## WHAT THIS TASK INVOLVES
Return all the entries exactly. No pictures.

## MATERIAL PROVIDED
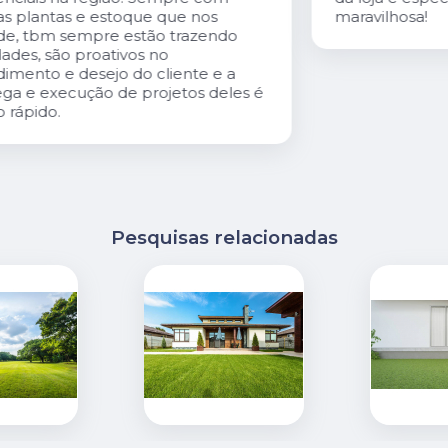
maravilhosa!
é
Pesquisas relacionadas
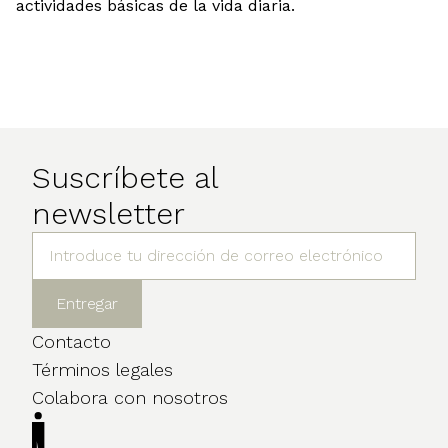
actividades básicas de la vida diaria.
Suscríbete al
newsletter
Contacto
Términos legales
Colabora con nosotros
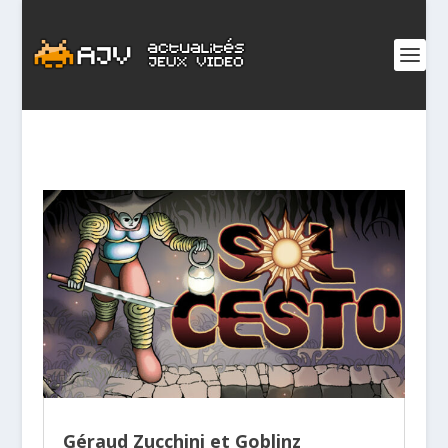
Géraud Zucchini et Goblinz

## COMPLETED TASK
maravilhosa!
é
Pesquisas relacionadas
actividades básicas de la vida diaria.
Suscríbete al
newsletter
Contacto
Términos legales
Colabora con nosotros
Géraud Zucchini et Goblinz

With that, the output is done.